## Instructions to follow
Filter the entries, keeping every line with the word "viewBox".
Start of Source records
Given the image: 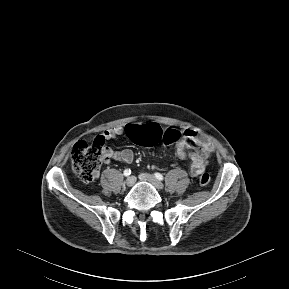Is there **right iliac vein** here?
Wrapping results in <instances>:
<instances>
[{
	"label": "right iliac vein",
	"mask_w": 289,
	"mask_h": 289,
	"mask_svg": "<svg viewBox=\"0 0 289 289\" xmlns=\"http://www.w3.org/2000/svg\"><path fill=\"white\" fill-rule=\"evenodd\" d=\"M135 177L131 176V177H128L125 181V185L128 186V187H131L135 184Z\"/></svg>",
	"instance_id": "right-iliac-vein-1"
}]
</instances>
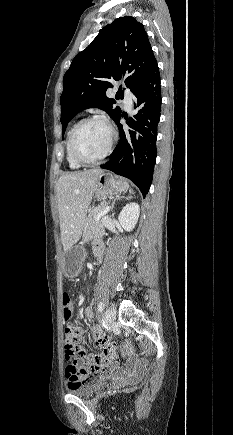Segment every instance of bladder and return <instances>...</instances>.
<instances>
[{
  "instance_id": "obj_1",
  "label": "bladder",
  "mask_w": 233,
  "mask_h": 435,
  "mask_svg": "<svg viewBox=\"0 0 233 435\" xmlns=\"http://www.w3.org/2000/svg\"><path fill=\"white\" fill-rule=\"evenodd\" d=\"M105 381L106 378L98 379L83 386L68 383L66 384L65 388L67 392L72 395L88 397L91 396L98 388H100Z\"/></svg>"
}]
</instances>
End of Source records
## Exercise solution
	"mask_svg": "<svg viewBox=\"0 0 289 289\" xmlns=\"http://www.w3.org/2000/svg\"><path fill=\"white\" fill-rule=\"evenodd\" d=\"M135 177L131 176V177H128L125 181V185L128 186V187H131L135 184Z\"/></svg>",
  "mask_svg": "<svg viewBox=\"0 0 233 435\" xmlns=\"http://www.w3.org/2000/svg\"><path fill=\"white\" fill-rule=\"evenodd\" d=\"M105 381L106 378L98 379L83 386L68 383L66 384L65 388L67 392L72 395L88 397L91 396L98 388H100Z\"/></svg>"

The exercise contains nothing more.